_Items from a dataset_:

_ _ _ _

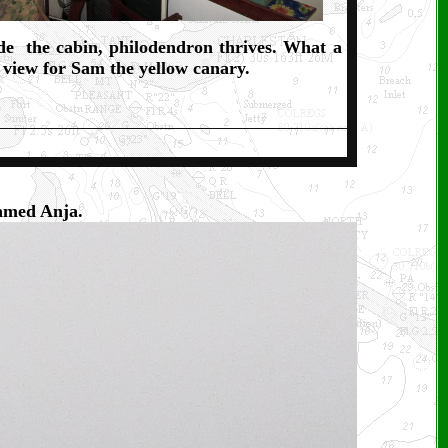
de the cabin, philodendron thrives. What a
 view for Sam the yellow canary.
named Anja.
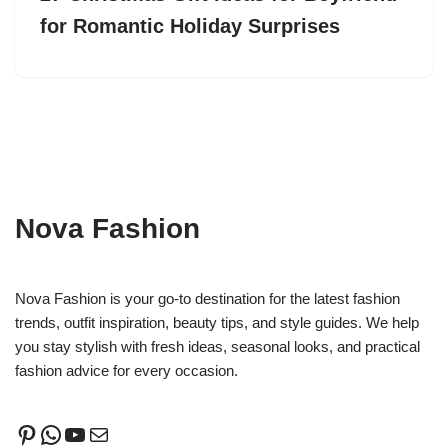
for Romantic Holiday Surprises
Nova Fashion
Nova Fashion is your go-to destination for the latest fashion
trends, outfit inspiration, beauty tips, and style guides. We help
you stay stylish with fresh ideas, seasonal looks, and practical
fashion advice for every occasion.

_ _ _ _

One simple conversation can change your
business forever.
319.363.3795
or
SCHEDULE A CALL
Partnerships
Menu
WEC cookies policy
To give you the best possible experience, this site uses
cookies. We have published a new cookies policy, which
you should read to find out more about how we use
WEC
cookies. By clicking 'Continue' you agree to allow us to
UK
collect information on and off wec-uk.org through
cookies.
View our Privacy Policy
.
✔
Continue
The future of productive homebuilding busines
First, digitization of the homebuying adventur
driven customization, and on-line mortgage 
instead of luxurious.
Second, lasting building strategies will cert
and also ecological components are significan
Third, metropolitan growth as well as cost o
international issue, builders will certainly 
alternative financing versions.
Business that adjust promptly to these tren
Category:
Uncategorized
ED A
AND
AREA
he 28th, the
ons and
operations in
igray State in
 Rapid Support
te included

_ _ _ _

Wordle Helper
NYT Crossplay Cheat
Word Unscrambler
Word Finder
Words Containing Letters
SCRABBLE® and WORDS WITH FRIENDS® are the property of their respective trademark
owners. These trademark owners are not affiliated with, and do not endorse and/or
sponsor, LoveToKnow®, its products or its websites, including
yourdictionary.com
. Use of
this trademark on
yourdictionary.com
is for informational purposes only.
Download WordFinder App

_ _ _ _

_THE PROBLEM_: Reproduce, word for word, only the lines in the records above from the line with "de the cabin, philodendron thrives. What a" through the line with "trends, outfit inspiration, beauty", including both ends; omit the pictures.

_TASK ANSWER_:
de the cabin, philodendron thrives. What a
 view for Sam the yellow canary.
named Anja.
for Romantic Holiday Surprises
Nova Fashion
Nova Fashion is your go-to destination for the latest fashion
trends, outfit inspiration, beauty tips, and style guides. We help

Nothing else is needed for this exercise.